Howard Keeley, PhD, Director of the Center for Irish Research and Teaching, comments: “Wexford County Council has been GS’s stalwart partner in making Global Hub-Ireland [pictured above] a reality. We’re indebted to the Council’s multi-talented team. Support from others in County Wexford and the Government of Ireland was also critical.”
Keeley continues, “The superior physical space and the high-value professional network that constitute Global Hub-Ireland are helping Georgia Southern to advance a Core Action articulated by the University System of Georgia as part of the second of its three Strategic Imperatives. That Action is: delivering on a ‘commitment to international education’ so that ‘students … graduate as active and aware participants in the global economy and society.’ As the only English-speaking nation in the European Union, the world’s largest single market, Ireland provides an ideal venue for our students to gain international competencies. Recognized for its literary and artistic achievements and its friendly way of life, the country ranks in the top ten globally for its overall education system. The resulting skilled, adaptable, and efficient workforce is a key reason why no nation outpaces Ireland for FDI [foreign direct investment] by quality and value.”

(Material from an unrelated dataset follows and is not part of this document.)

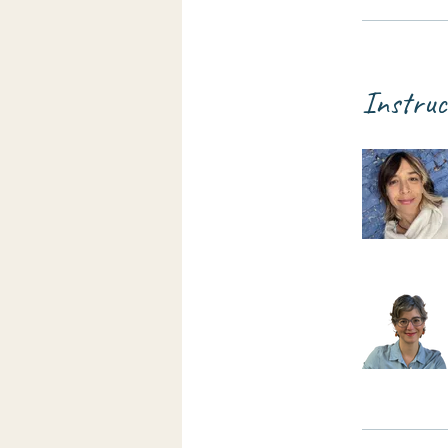
Instruc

Given GS’s first-order focus on economic development in Savannah and its hinterland, CIRT is thrilled that the journey to Global Hub-Ireland has been undertaken in cooperation with World Trade Center Savannah (WTCS), the international arm of the Savannah Economic Development Authority (SEDA). To grow trade and investment between the Coastal Georgia region and the Southeast Ireland region, CIRT and WTCS-SEDA determined to partner with Wexford County Council, Wexford Enterprise Center, and Enterprise Ireland (a unit of the Government of Ireland) to build an incubation initiative called Wexford-Savannah TradeBridge, Formally launched on March 16, 2018, TradeBridge seeks to capitalize on a series of earlier, highly productive transatlantic missions that featured such Georgia enterprises as the Savannah Bee Company (honey-based food and beauty products) and such Irish businesses as Medentech (water- and surface-sterilization solutions).
Thus far, TradeBridge outcomes have included the establishment in Savannah of US headquarters by two Irish corporations: Raceix, which produces software and hardware for the marine-leisure industry; and Eishtec, which provides customer-engagement services to both commercial firms and governmental and non-profit entities. Significant financial help for TradeBridge has come from the Coastal Region Office of Select Georgia, the Community and Economic Development division of Georgia Power, the largest electric utility in Georgia. CIRT and Georgia Southern University are proud that Wexford-Savannah TradeBridge is contributing to Georgia’s status in 2019 (for the sixth year in a row) as the US’s #1 state for business.